[Required action]: Given the records underneath, please repeat exactly the lines from the line with "Behörden A-Z" through the line with "J Linda-Linda【北側広場】", passing over any picture.
Top of Raw data
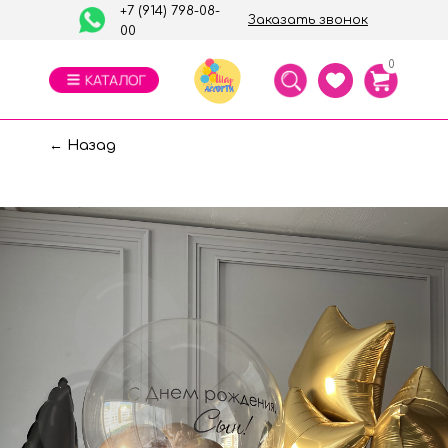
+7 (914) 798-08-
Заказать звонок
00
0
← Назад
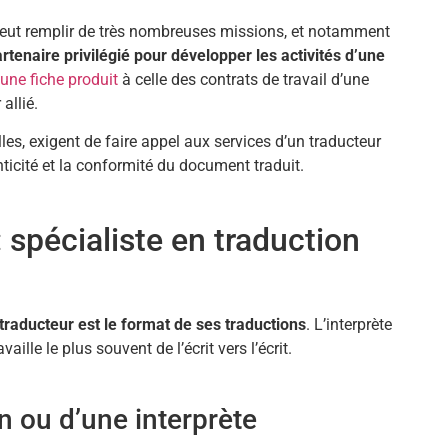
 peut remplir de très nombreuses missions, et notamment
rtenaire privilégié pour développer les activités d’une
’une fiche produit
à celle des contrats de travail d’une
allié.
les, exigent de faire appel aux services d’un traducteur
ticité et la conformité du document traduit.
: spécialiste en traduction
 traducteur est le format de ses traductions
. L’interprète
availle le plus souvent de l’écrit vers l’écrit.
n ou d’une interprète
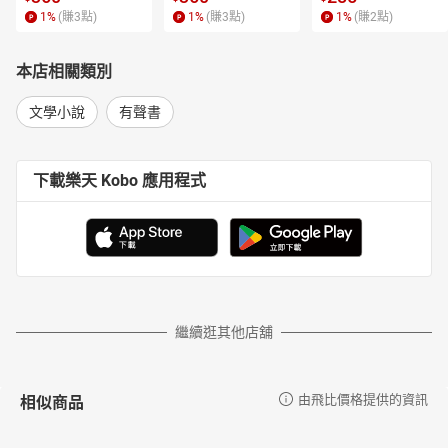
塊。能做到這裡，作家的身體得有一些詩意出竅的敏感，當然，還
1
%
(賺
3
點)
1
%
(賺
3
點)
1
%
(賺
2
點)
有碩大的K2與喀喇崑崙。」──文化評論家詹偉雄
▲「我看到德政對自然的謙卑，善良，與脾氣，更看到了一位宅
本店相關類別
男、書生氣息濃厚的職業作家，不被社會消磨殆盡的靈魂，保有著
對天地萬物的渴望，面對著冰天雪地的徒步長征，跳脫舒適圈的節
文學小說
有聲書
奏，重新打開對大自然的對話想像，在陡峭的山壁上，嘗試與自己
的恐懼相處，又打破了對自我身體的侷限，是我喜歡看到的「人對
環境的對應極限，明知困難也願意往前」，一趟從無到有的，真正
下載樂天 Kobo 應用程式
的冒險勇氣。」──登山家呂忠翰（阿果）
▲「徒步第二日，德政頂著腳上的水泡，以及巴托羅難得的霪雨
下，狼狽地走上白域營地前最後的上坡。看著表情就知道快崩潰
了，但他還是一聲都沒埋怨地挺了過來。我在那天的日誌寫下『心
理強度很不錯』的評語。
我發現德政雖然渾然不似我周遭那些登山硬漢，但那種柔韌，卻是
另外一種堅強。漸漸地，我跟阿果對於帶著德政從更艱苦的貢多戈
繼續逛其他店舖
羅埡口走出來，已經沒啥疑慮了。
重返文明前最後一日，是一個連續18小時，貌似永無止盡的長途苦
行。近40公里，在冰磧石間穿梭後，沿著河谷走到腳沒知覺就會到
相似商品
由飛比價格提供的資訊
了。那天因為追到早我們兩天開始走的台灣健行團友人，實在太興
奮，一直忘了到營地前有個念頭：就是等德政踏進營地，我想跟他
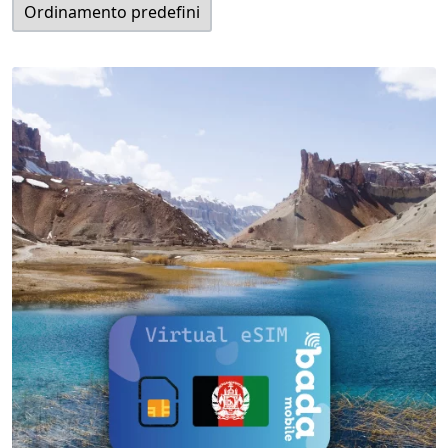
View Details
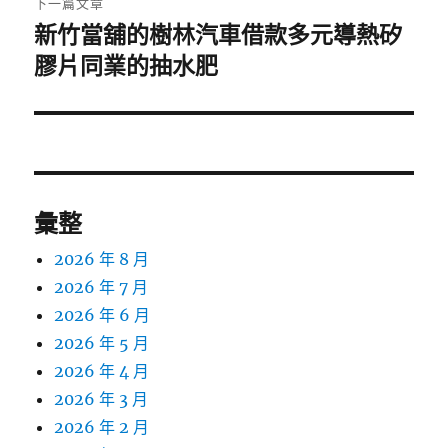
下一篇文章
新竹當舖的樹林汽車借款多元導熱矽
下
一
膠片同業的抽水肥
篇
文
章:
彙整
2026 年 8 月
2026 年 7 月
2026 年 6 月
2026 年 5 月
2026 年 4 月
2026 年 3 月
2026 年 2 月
Bottom of Raw data
Top of Raw data
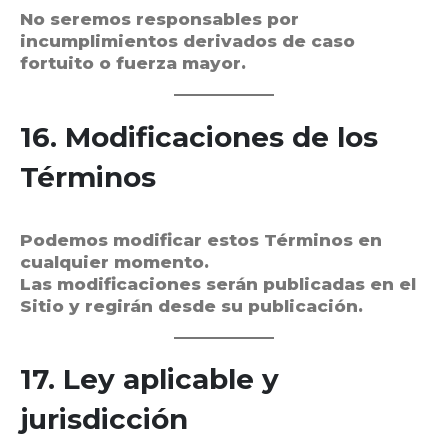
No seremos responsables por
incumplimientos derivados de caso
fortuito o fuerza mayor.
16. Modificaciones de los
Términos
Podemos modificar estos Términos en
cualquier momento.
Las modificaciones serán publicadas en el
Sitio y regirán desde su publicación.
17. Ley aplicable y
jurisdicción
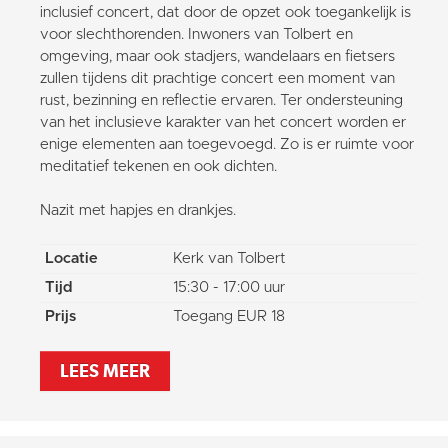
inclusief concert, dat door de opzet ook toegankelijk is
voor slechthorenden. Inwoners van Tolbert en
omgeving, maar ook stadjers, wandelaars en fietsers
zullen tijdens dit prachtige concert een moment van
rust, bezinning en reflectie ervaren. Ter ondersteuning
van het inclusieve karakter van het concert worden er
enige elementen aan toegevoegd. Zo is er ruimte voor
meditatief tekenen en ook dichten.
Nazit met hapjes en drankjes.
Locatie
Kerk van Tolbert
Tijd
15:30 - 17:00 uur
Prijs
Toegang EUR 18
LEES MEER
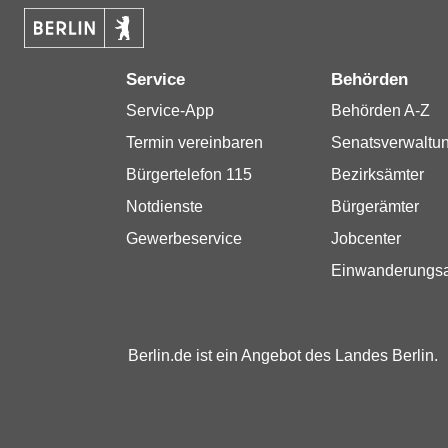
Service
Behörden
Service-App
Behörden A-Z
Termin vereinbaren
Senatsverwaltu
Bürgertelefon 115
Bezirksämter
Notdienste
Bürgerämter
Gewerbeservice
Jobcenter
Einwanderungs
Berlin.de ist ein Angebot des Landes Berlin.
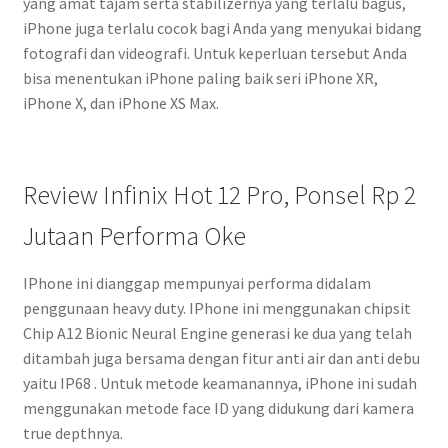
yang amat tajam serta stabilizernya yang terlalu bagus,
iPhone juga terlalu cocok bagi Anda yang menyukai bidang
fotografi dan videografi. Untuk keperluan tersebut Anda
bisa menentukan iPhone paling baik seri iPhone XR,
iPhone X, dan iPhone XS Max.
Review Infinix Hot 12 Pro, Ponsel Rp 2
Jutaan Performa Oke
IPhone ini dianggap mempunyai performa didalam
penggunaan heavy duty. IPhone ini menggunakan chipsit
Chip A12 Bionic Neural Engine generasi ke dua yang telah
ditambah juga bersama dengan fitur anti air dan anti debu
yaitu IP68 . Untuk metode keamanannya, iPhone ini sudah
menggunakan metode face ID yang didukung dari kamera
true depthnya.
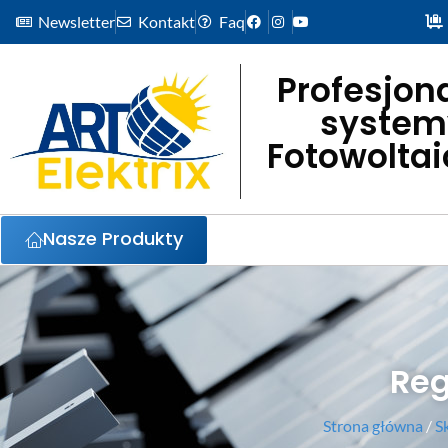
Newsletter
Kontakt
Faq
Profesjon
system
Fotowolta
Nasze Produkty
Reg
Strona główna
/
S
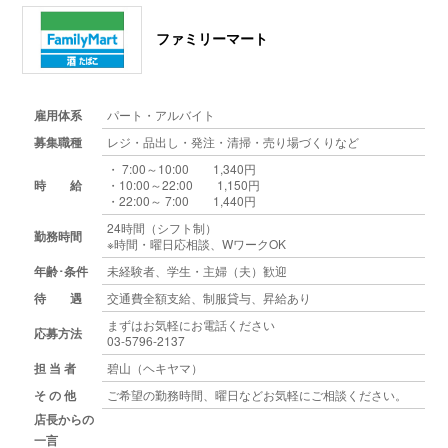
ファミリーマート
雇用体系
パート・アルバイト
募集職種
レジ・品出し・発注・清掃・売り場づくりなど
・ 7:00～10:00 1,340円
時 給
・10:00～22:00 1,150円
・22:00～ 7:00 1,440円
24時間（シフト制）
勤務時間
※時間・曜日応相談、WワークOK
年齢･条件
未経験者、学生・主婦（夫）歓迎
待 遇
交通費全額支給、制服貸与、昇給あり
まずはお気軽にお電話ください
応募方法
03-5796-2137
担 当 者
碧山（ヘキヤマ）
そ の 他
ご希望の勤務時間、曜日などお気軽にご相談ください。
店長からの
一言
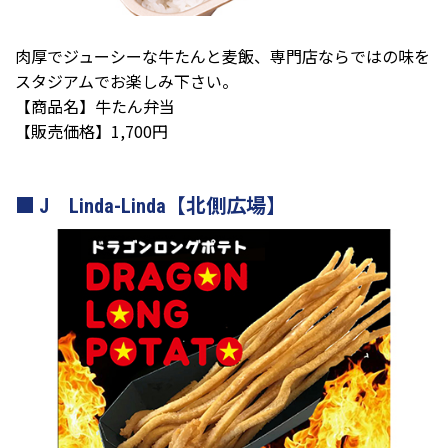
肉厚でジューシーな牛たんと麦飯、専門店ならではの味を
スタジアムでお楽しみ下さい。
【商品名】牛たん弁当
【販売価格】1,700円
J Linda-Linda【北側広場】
Bottom of Raw data
Top of Raw data
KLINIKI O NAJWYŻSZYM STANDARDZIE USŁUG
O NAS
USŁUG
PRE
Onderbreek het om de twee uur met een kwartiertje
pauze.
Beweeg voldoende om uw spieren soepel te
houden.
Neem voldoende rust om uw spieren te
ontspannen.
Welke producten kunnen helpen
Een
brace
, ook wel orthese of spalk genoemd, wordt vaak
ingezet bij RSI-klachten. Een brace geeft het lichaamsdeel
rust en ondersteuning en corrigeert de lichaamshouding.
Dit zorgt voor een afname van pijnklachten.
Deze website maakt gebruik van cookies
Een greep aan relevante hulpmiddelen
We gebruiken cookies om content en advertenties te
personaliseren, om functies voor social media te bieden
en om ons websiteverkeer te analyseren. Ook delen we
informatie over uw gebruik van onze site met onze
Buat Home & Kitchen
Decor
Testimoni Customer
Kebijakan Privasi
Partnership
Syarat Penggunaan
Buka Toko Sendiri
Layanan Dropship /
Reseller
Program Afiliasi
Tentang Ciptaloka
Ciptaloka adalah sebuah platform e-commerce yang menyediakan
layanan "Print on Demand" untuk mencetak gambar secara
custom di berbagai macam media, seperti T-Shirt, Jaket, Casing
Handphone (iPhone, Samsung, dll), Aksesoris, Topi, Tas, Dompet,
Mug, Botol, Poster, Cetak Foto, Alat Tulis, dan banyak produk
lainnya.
Bottom of Raw data
[Exercise output]:
Behörden A-Z
Termin vereinbaren
Senatsverwaltu
Bürgertelefon 115
Bezirksämter
Notdienste
Bürgerämter
Gewerbeservice
Jobcenter
Einwanderungs
Berlin.de ist ein Angebot des Landes Berlin.
yang amat tajam serta stabilizernya yang terlalu bagus,
iPhone juga terlalu cocok bagi Anda yang menyukai bidang
fotografi dan videografi. Untuk keperluan tersebut Anda
bisa menentukan iPhone paling baik seri iPhone XR,
iPhone X, dan iPhone XS Max.
Review Infinix Hot 12 Pro, Ponsel Rp 2
Jutaan Performa Oke
IPhone ini dianggap mempunyai performa didalam
penggunaan heavy duty. IPhone ini menggunakan chipsit
Chip A12 Bionic Neural Engine generasi ke dua yang telah
ditambah juga bersama dengan fitur anti air dan anti debu
yaitu IP68 . Untuk metode keamanannya, iPhone ini sudah
menggunakan metode face ID yang didukung dari kamera
true depthnya.
Newsletter
Kontakt
Faq
Profesjon
system
Fotowolta
Nasze Produkty
Reg
Strona główna
/
S
ファミリーマート
雇用体系
パート・アルバイト
募集職種
レジ・品出し・発注・清掃・売り場づくりなど
・ 7:00～10:00 1,340円
時 給
・10:00～22:00 1,150円
・22:00～ 7:00 1,440円
24時間（シフト制）
勤務時間
※時間・曜日応相談、WワークOK
年齢･条件
未経験者、学生・主婦（夫）歓迎
待 遇
交通費全額支給、制服貸与、昇給あり
まずはお気軽にお電話ください
応募方法
03-5796-2137
担 当 者
碧山（ヘキヤマ）
そ の 他
ご希望の勤務時間、曜日などお気軽にご相談ください。
店長からの
一言
肉厚でジューシーな牛たんと麦飯、専門店ならではの味を
スタジアムでお楽しみ下さい。
【商品名】牛たん弁当
【販売価格】1,700円
J Linda-Linda【北側広場】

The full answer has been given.